▶ Exercise details:
Take every line of the material below that includes the string "mayo" and copy it out.

▶ Information provided:
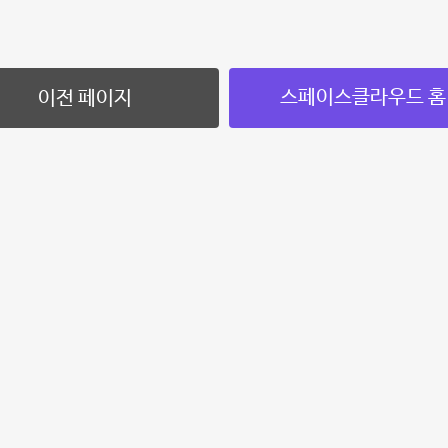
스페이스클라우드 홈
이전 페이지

...

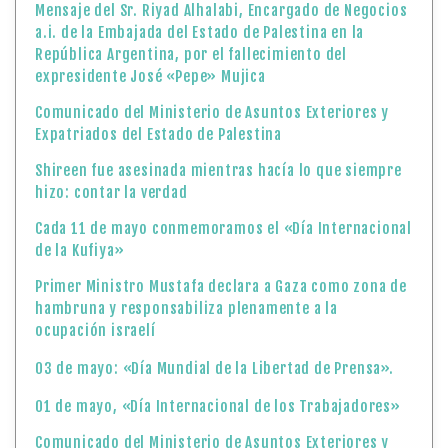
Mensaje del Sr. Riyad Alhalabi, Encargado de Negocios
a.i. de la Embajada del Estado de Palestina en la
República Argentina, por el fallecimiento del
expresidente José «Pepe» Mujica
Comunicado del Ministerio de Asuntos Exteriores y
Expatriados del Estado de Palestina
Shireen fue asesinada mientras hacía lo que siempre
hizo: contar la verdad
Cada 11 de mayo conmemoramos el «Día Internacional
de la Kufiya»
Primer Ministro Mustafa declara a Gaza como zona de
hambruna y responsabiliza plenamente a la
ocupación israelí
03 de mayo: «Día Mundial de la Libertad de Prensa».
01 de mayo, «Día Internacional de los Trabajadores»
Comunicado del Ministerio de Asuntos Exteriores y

...

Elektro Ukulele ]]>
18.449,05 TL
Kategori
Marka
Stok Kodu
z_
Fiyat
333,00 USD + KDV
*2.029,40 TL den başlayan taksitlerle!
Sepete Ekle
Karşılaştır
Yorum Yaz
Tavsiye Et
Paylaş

▶ Task result:
Cada 11 de mayo conmemoramos el «Día Internacional
03 de mayo: «Día Mundial de la Libertad de Prensa».
01 de mayo, «Día Internacional de los Trabajadores»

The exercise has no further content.